|Thursday, 05 April 2012 10:41
|Comment: Admin privileges "could have prevented" Global Payments breach
By Paul Kenyon, chief operating officer at privilege management company Avecto
The possibility that the breach at US processor Global Payments was caused by a compromised administrative account that was insufficiently protected shows that governance is a central requirement of modern IT security.
Financial services companies have a duty of care – and in many cases a firm legal obligation – to meet minimum security standards laid down by legislation and several governance organisations. With 1.5 million sets of card credentials going walkabout from the transaction processor’s computers, these standards have not been met, especially on the PCI DSS front.
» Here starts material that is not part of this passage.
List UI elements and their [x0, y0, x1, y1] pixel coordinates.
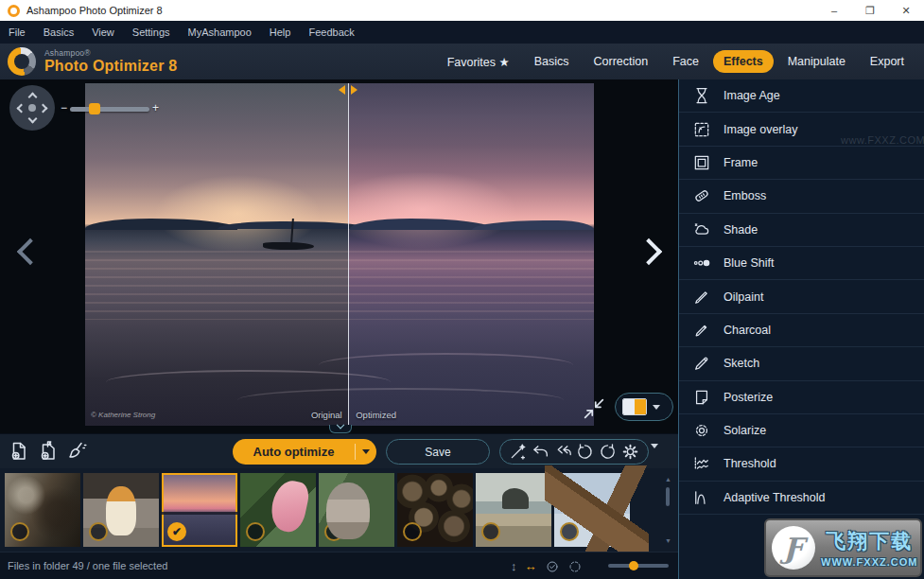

As the PCI Security Standards Council says on its overview page (http://bit.ly/HpEHe6) `the keystone is the PCI Data Security Standard, which provides an actionable framework for developing a robust payment card data security process - including prevention, detection and appropriate reaction to security incidents’.
Multiple security layers
More than anything, the data breach incident – as well as leaving a sour taste in a number of US and Canadian cardholders – teaches IT security professionals that data breaches can still occur in major financial services companies, but that multiple layers of security can go a long away to helping to prevent future data breaches of this type.
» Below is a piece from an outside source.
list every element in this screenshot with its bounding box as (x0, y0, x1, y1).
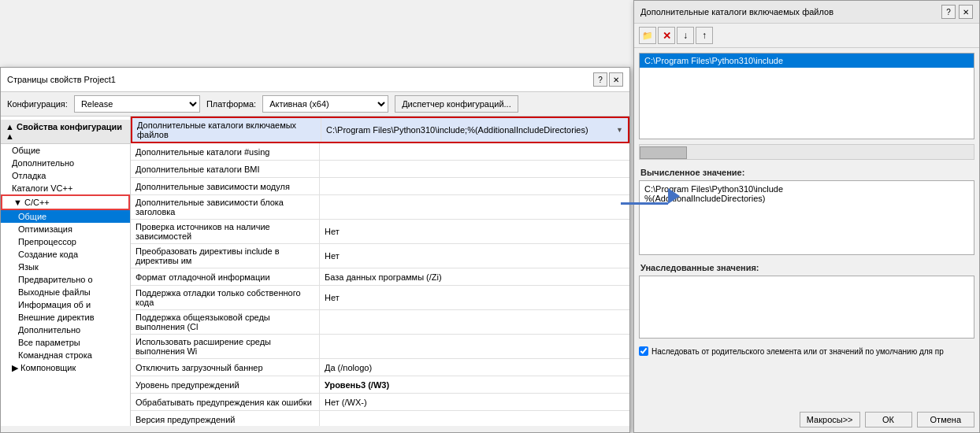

One leading security analyst has suggested that the privileged accounts that are reportedly at the heart of this breach need several layers of protection to properly insulate them from hackers.
Our observations on this breach suggest that minimising administrative privileges – an exercise in the principle of least privilege – would have gone a long way to preventing the breach.
In a properly designed, administered and maintained environment there is no requirement for any user to have administrative privileges on their day-to-day account. In addition there should be no account which has both administrative privileges and access to networks outside of the organisation, such as Internet or email services.
The use of privilege management technology can help to prevent the leak of data, as well as supporting the setting up of simple policies for on-going monitoring - and auditing - of all privileged activity.